▶ _What is required_
For the records below, output word for word the lines from the one with "médicaux (article 10" up to and including the one with "Rock Club am 5. Mai". No pictures.

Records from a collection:
•••
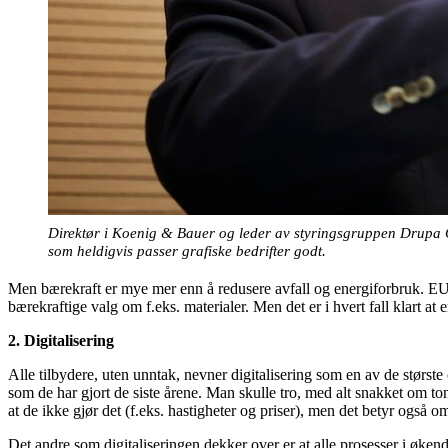
Direktør i Koenig & Bauer og leder av styringsgruppen Drupa Co
som heldigvis passer grafiske bedrifter godt.
Men bærekraft er mye mer enn å redusere avfall og energiforbruk. EU jo
bærekraftige valg om f.eks. materialer. Men det er i hvert fall klart a
2. Digitalisering
Alle tilbydere, uten unntak, nevner digitalisering som en av de største
som de har gjort de siste årene. Man skulle tro, med alt snakket om toner
at de ikke gjør det (f.eks. hastigheter og priser), men det betyr også o
Det andre som digitaliseringen dekker over er at alle prosesser i økend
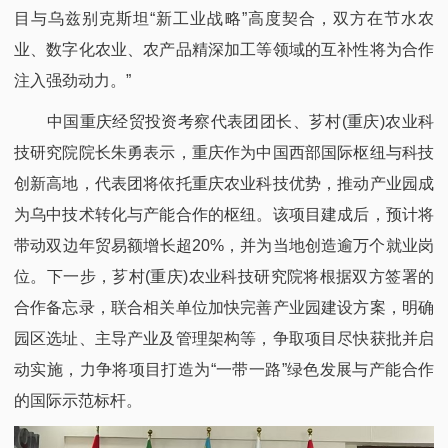
目与乌兹别克斯坦“新工业战略”高度契合，双方在节水农
业、数字化农业、农产品精深加工等领域的互补性将为合作
注入强劲动力。”
中国重庆经贸投资考察代表团团长、芗村(重庆)农业科
技研究院院长朱勇表示，重庆作为中国西部国际枢纽与科技
创新高地，代表团将依托重庆农业科技优势，推动产业园成
为乌中技术转化与产能合作的枢纽。该项目建成后，预计将
带动双边年贸易额增长超20%，并为当地创造逾万个就业岗
位。下一步，芗村(重庆)农业科技研究院将根据双方签署的
合作备忘录，联合相关单位加快完善产业园建设方案，明确
园区选址、主导产业及管理架构等，争取项目尽快获批并启
动实施，力争将项目打造为“一带一路”绿色发展与产能合作
的国际示范标杆。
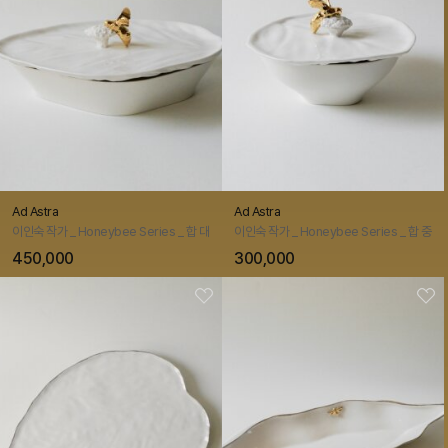
Ad Astra
Ad Astra
이인숙 작가 _ Honeybee Series _ 합 대
이인숙 작가 _ Honeybee Series _ 합 중
450,000
300,000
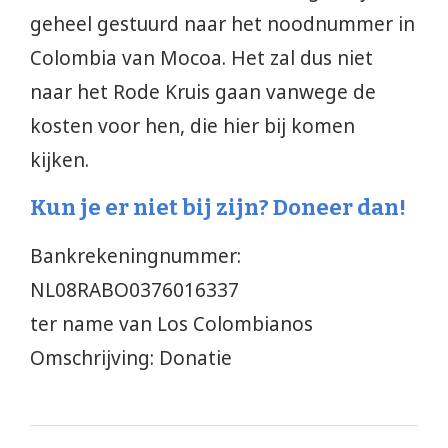
geheel gestuurd naar het noodnummer in
Colombia van Mocoa. Het zal dus niet
naar het Rode Kruis gaan vanwege de
kosten voor hen, die hier bij komen
kijken.
Kun je er niet bij zijn? Doneer dan!
Bankrekeningnummer:
NL08RABO0376016337
ter name van Los Colombianos
Omschrijving: Donatie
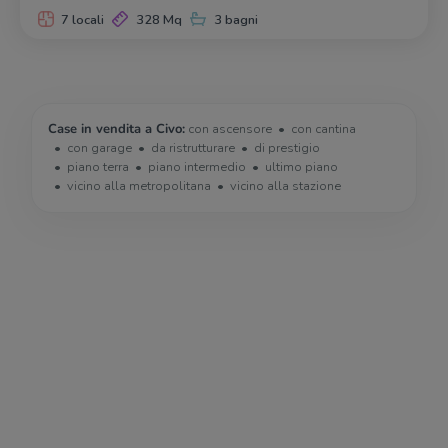
7 locali
328 Mq
3 bagni
Case in vendita a Civo:
con ascensore
con cantina
con garage
da ristrutturare
di prestigio
piano terra
piano intermedio
ultimo piano
vicino alla metropolitana
vicino alla stazione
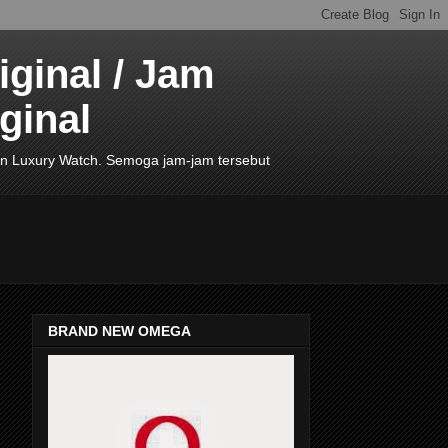
ginal / Jam
ginal
de In Luxury Watch. Semoga jam-jam tersebut
BRAND NEW OMEGA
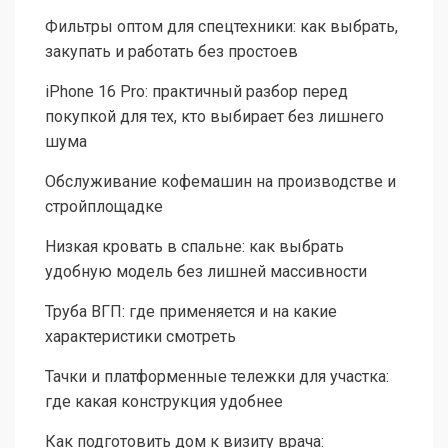
Фильтры оптом для спецтехники: как выбрать,
закупать и работать без простоев
iPhone 16 Pro: практичный разбор перед
покупкой для тех, кто выбирает без лишнего
шума
Обслуживание кофемашин на производстве и
стройплощадке
Низкая кровать в спальне: как выбрать
удобную модель без лишней массивности
Труба ВГП: где применяется и на какие
характеристики смотреть
Тачки и платформенные тележки для участка:
где какая конструкция удобнее
Как подготовить дом к визиту врача:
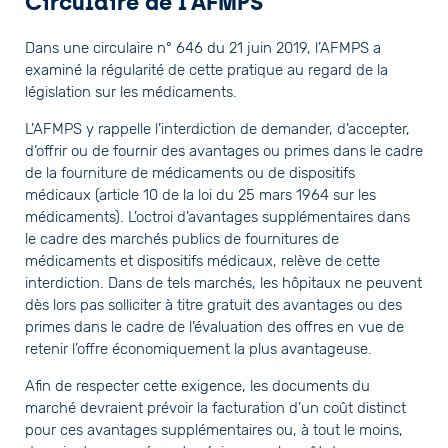
Circulaire de l’AFMPS
Dans une circulaire n° 646 du 21 juin 2019, l’AFMPS a
examiné la régularité de cette pratique au regard de la
législation sur les médicaments.
L’AFMPS y rappelle l’interdiction de demander, d’accepter,
d’offrir ou de fournir des avantages ou primes dans le cadre
de la fourniture de médicaments ou de dispositifs
médicaux (article 10 de la loi du 25 mars 1964 sur les
médicaments). L’octroi d’avantages supplémentaires dans
le cadre des marchés publics de fournitures de
médicaments et dispositifs médicaux, relève de cette
interdiction. Dans de tels marchés, les hôpitaux ne peuvent
dès lors pas solliciter à titre gratuit des avantages ou des
primes dans le cadre de l’évaluation des offres en vue de
retenir l’offre économiquement la plus avantageuse.
Afin de respecter cette exigence, les documents du
marché devraient prévoir la facturation d’un coût distinct
pour ces avantages supplémentaires ou, à tout le moins,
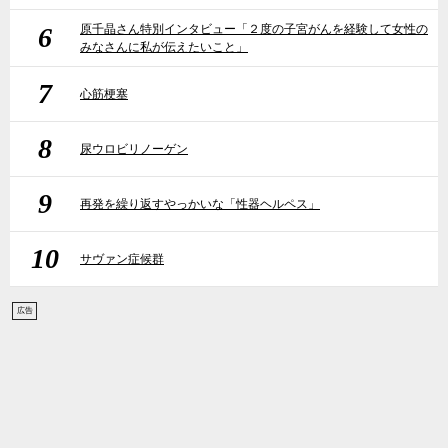
6
原千晶さん特別インタビュー「２度の子宮がんを経験して女性の
みなさんに私が伝えたいこと」
7
心筋梗塞
8
尿ウロビリノーゲン
9
再発を繰り返すやっかいな「性器ヘルペス」
10
サヴァン症候群
広告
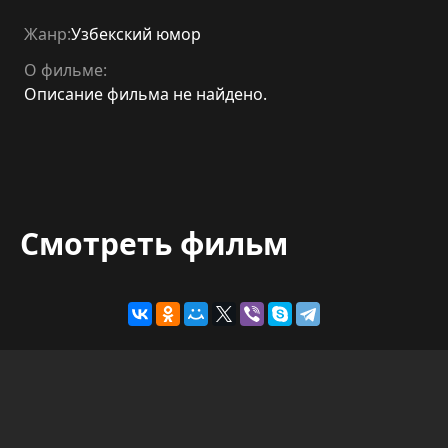
Жанр:
Узбекский юмор
О фильме:
Описание фильма не найдено.
Смотреть фильм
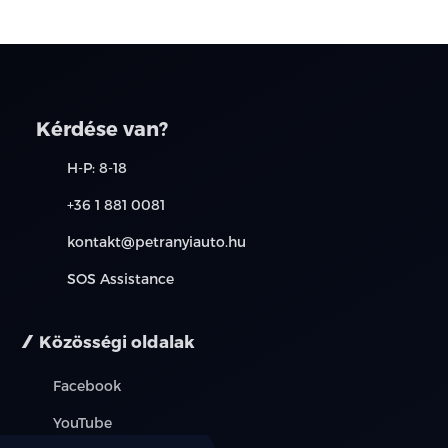
Kérdése van?
H-P: 8-18
+36 1 881 0081
kontakt@petranyiauto.hu
SOS Assistance
Közösségi oldalak
Facebook
YouTube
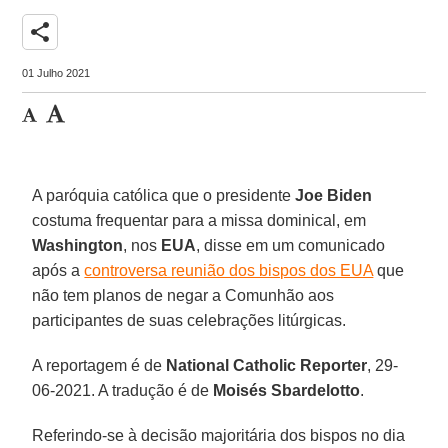
share
01 Julho 2021
A paróquia católica que o presidente
Joe Biden
costuma frequentar para a missa dominical, em
Washington
, nos
EUA
, disse em um comunicado
após a
controversa reunião dos bispos dos EUA
que
não tem planos de negar a Comunhão aos
participantes de suas celebrações litúrgicas.
A reportagem é de
National Catholic Reporter
, 29-
06-2021. A tradução é de
Moisés Sbardelotto
.
Referindo-se à decisão majoritária dos bispos no dia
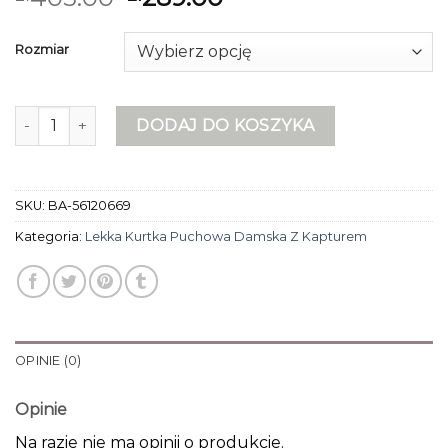
Rozmiar
ilość lekka kurtka puchowa damska z kapturem
DODAJ DO KOSZYKA
SKU:
BA-56120669
Kategoria:
Lekka Kurtka Puchowa Damska Z Kapturem
OPINIE (0)
Opinie
Na razie nie ma opinii o produkcie.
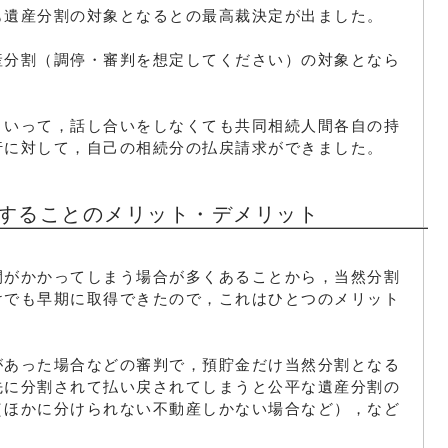
も遺産分割の対象となるとの最高裁決定が出ました。
産分割（調停・審判を想定してください）の対象となら
といって，話し合いをしなくても共同相続人間各自の持
行に対して，自己の相続分の払戻請求ができました。
することのメリット・デメリット
間がかかってしまう場合が多くあることから，当然分割
けでも早期に取得できたので，これはひとつのメリット
があった場合などの審判で，預貯金だけ当然分割となる
先に分割されて払い戻されてしまうと公平な遺産分割の
（ほかに分けられない不動産しかない場合など），など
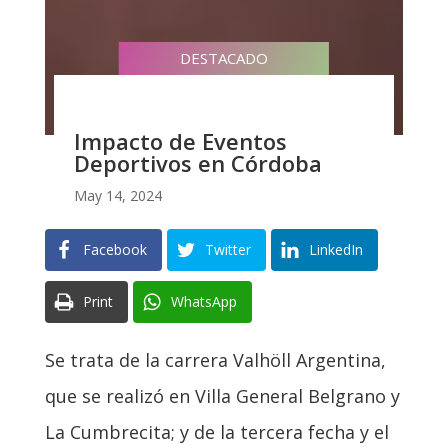
DESTACADO
Impacto de Eventos
Deportivos en Córdoba
May 14, 2024
Facebook
Twitter
LinkedIn
Print
WhatsApp
Se trata de la carrera Valhöll Argentina,
que se realizó en Villa General Belgrano y
La Cumbrecita; y de la tercera fecha y el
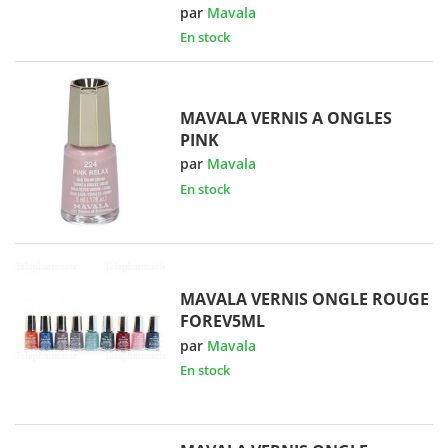
par
Mavala
En stock
MAVALA VERNIS A ONGLES
PINK
par
Mavala
En stock
MAVALA VERNIS ONGLE ROUGE
FOREV5ML
par
Mavala
En stock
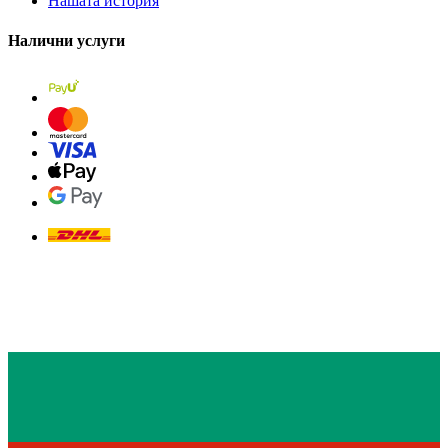
Нашата история
Налични услуги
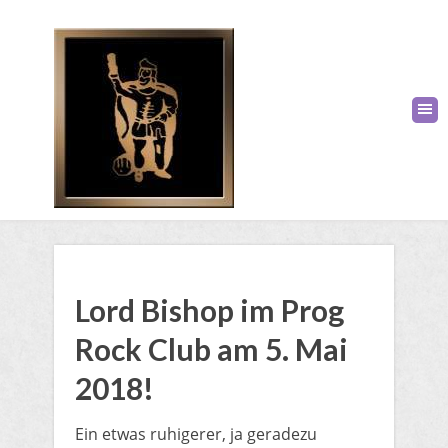
​Lord Bishop im Prog
Rock Club am 5. Mai
2018!
Ein etwas ruhigerer, ja geradezu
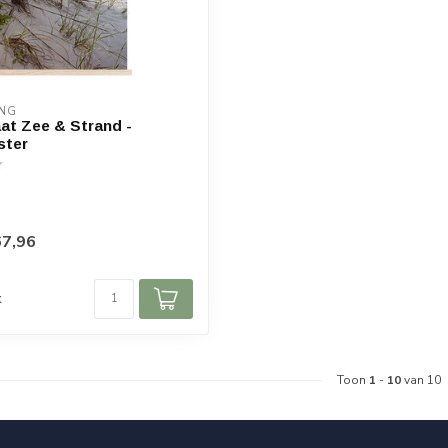
ING
at Zee & Strand -
ster
7,96
d
k
Toon
1
-
10
van 10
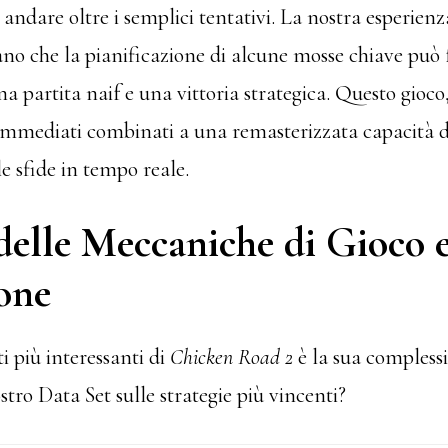
ndare oltre i semplici tentativi. La nostra esperienza
ano che la pianificazione di alcune mosse chiave può 
na partita naif e una vittoria strategica. Questo gioco,
i immediati combinati a una remasterizzata capacità d
e sfide in tempo reale.
delle Meccaniche di Gioco e
one
i più interessanti di
Chicken Road 2
è la sua complessi
ostro Data Set sulle strategie più vincenti?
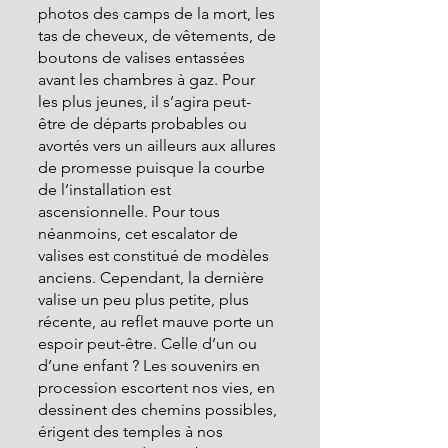
photos des camps de la mort, les 
tas de cheveux, de vêtements, de 
boutons de valises entassées 
avant les chambres à gaz. Pour 
les plus jeunes, il s’agira peut-
être de départs probables ou 
avortés vers un ailleurs aux allures 
de promesse puisque la courbe 
de l’installation est 
ascensionnelle. Pour tous 
néanmoins, cet escalator de 
valises est constitué de modèles 
anciens. Cependant, la dernière 
valise un peu plus petite, plus 
récente, au reflet mauve porte un 
espoir peut-être. Celle d’un ou 
d’une enfant ? Les souvenirs en 
procession escortent nos vies, en 
dessinent des chemins possibles, 
érigent des temples à nos 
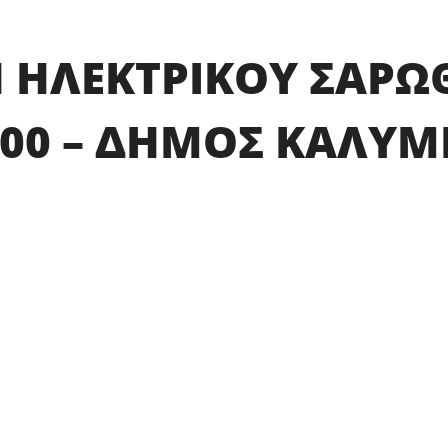
 ΗΛΕΚΤΡΙΚΟΥ ΣΑΡΩ
000 – ΔΗΜΟΣ ΚΑΛΥ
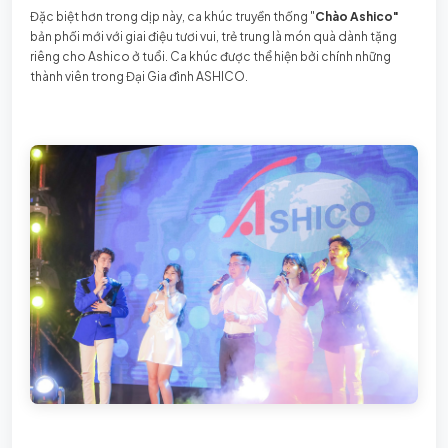
Đặc biệt hơn trong dịp này, ca khúc truyền thống "
Chào Ashico"
bản phối mới với giai điệu tươi vui, trẻ trung là món quà dành tặng
riêng cho Ashico ở tuổi. Ca khúc được thể hiện bởi chính những
thành viên trong Đại Gia đình ASHICO.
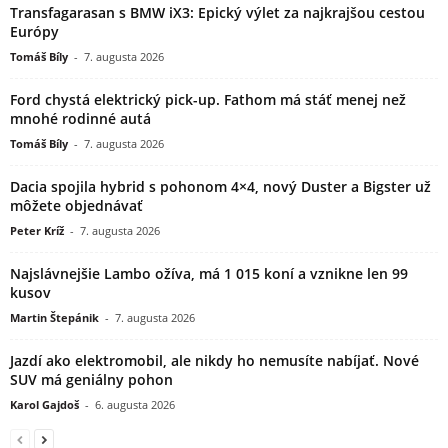
Transfagarasan s BMW iX3: Epický výlet za najkrajšou cestou
Európy
Tomáš Bíly
-
7. augusta 2026
Ford chystá elektrický pick-up. Fathom má stáť menej než
mnohé rodinné autá
Tomáš Bíly
-
7. augusta 2026
Dacia spojila hybrid s pohonom 4×4, nový Duster a Bigster už
môžete objednávať
Peter Kríž
-
7. augusta 2026
Najslávnejšie Lambo ožíva, má 1 015 koní a vznikne len 99
kusov
Martin Štepánik
-
7. augusta 2026
Jazdí ako elektromobil, ale nikdy ho nemusíte nabíjať. Nové
SUV má geniálny pohon
Karol Gajdoš
-
6. augusta 2026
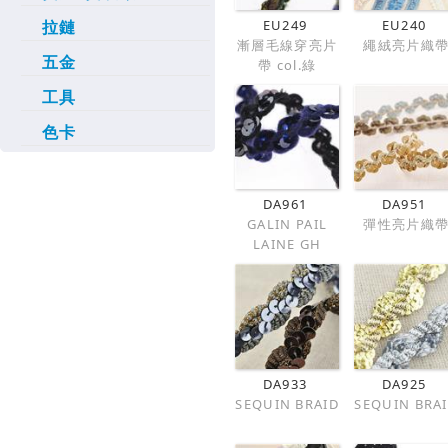
拉鏈
EU249
EU240
漸層毛線穿亮片
繩絨亮片織
五金
帶 col.綠
工具
色卡
DA961
DA951
GALIN PAIL
彈性亮片織
LAINE GH
DA933
DA925
SEQUIN BRAID
SEQUIN BRA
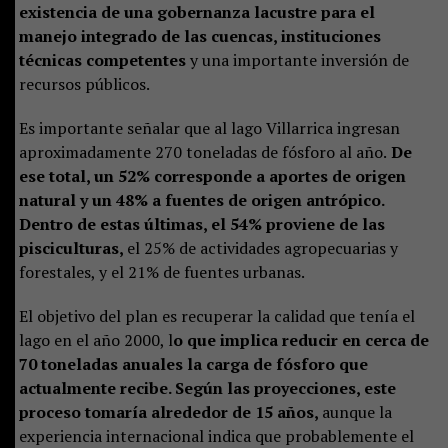
existencia de una gobernanza lacustre para el
manejo integrado de las cuencas, instituciones
técnicas competentes
y una importante inversión de
recursos públicos.
Es importante señalar que al lago Villarrica ingresan
aproximadamente 270 toneladas de fósforo al año.
De
ese total, un 52% corresponde a aportes de origen
natural y un 48% a fuentes de origen antrópico.
Dentro de estas últimas, el 54% proviene de las
pisciculturas,
el 25% de actividades agropecuarias y
forestales, y el 21% de fuentes urbanas.
El objetivo del plan es recuperar la calidad que tenía el
lago en el año 2000, l
o que implica reducir en cerca de
70 toneladas anuales la carga de fósforo que
actualmente recibe. Según las proyecciones, este
proceso tomaría alrededor de 15 años,
aunque la
experiencia internacional indica que probablemente el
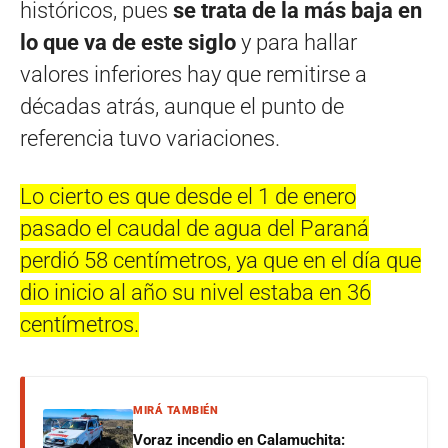
históricos, pues
se trata de la más baja en
lo que va de este siglo
y para hallar
valores inferiores hay que remitirse a
décadas atrás, aunque el punto de
referencia tuvo variaciones.
Lo cierto es que desde el 1 de enero
pasado el caudal de agua del Paraná
perdió 58 centímetros, ya que en el día que
dio inicio al año su nivel estaba en 36
centímetros.
MIRÁ TAMBIÉN
Voraz incendio en Calamuchita:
•••
▶ _Result of the exercise_
médicaux (article 10 de la loi du 25 mars 1964 sur les
médicaments). L’octroi d’avantages supplémentaires dans
le cadre des marchés publics de fournitures de
médicaments et dispositifs médicaux, relève de cette
interdiction. Dans de tels marchés, les hôpitaux ne peuvent
dès lors pas solliciter à titre gratuit des avantages ou des
primes dans le cadre de l’évaluation des offres en vue de
retenir l’offre économiquement la plus avantageuse.
Afin de respecter cette exigence, les documents du
marché devraient prévoir la facturation d’un coût distinct
pour ces avantages supplémentaires ou, à tout le moins,
6
原千晶さん特別インタビュー「２度の子宮がんを経験して女性の
みなさんに私が伝えたいこと」
7
心筋梗塞
8
尿ウロビリノーゲン
9
再発を繰り返すやっかいな「性器ヘルペス」
10
サヴァン症候群
広告
Жанр:
Узбекский юмор
О фильме:
Описание фильма не найдено.
Смотреть фильм
Kérdése van?
H-P: 8-18
+36 1 881 0081
kontakt@petranyiauto.hu
SOS Assistance
Közösségi oldalak
Facebook
YouTube
share
01 Julho 2021
A paróquia católica que o presidente
Joe Biden
costuma frequentar para a missa dominical, em
Washington
, nos
EUA
, disse em um comunicado
após a
controversa reunião dos bispos dos EUA
que
não tem planos de negar a Comunhão aos
participantes de suas celebrações litúrgicas.
A reportagem é de
National Catholic Reporter
, 29-
06-2021. A tradução é de
Moisés Sbardelotto
.
Referindo-se à decisão majoritária dos bispos no dia
Rozmiar
ilość lekka kurtka puchowa damska z kapturem
DODAJ DO KOSZYKA
SKU:
BA-56120669
Kategoria:
Lekka Kurtka Puchowa Damska Z Kapturem
OPINIE (0)
Opinie
Na razie nie ma opinii o produkcie.
も遺産分割の対象となるとの最高裁決定が出ました。
産分割（調停・審判を想定してください）の対象となら
といって，話し合いをしなくても共同相続人間各自の持
行に対して，自己の相続分の払戻請求ができました。
することのメリット・デメリット
間がかかってしまう場合が多くあることから，当然分割
けでも早期に取得できたので，これはひとつのメリット
があった場合などの審判で，預貯金だけ当然分割となる
先に分割されて払い戻されてしまうと公平な遺産分割の
（ほかに分けられない不動産しかない場合など），など
DESTACADO
Impacto de Eventos
Deportivos en Córdoba
May 14, 2024
Facebook
Twitter
LinkedIn
Print
WhatsApp
Se trata de la carrera Valhöll Argentina,
que se realizó en Villa General Belgrano y
La Cumbrecita; y de la tercera fecha y el
par
Mavala
En stock
MAVALA VERNIS A ONGLES
PINK
par
Mavala
En stock
MAVALA VERNIS ONGLE ROUGE
FOREV5ML
par
Mavala
En stock
Нашата история
Налични услуги
​Lord Bishop im Prog
Rock Club am 5. Mai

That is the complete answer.